▸ **The records**:
==========
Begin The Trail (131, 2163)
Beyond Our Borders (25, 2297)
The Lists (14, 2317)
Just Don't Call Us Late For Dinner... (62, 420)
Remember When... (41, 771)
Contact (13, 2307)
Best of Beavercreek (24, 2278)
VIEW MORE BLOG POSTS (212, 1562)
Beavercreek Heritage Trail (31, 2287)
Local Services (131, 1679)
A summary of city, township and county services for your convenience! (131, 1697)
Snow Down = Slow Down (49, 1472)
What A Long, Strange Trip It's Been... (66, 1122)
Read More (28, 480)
==========
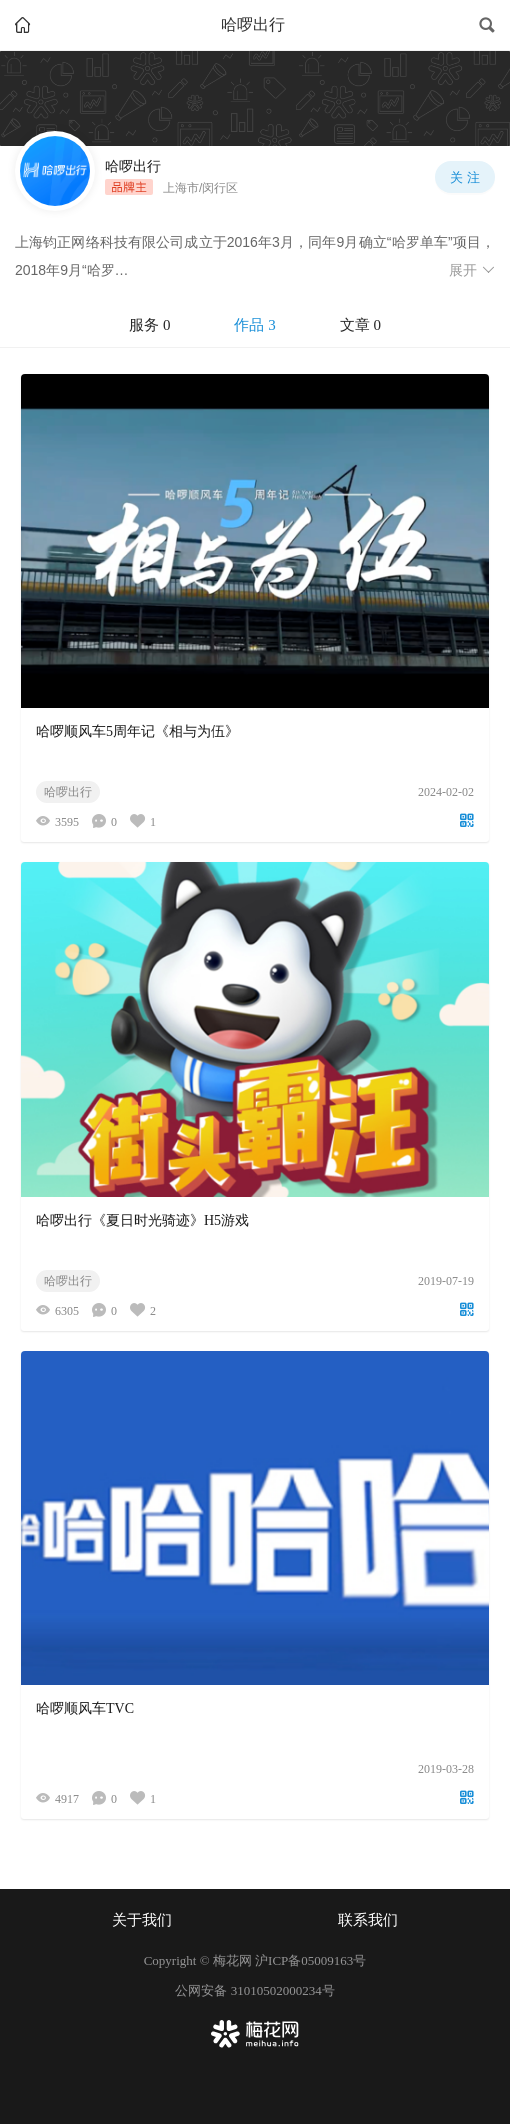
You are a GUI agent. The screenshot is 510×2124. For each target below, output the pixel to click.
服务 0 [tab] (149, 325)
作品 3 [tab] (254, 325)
==========
Show the lines above that include "Beavercreek".

▸ **Answer for the task**:
Best of Beavercreek (24, 2278)
Beavercreek Heritage Trail (31, 2287)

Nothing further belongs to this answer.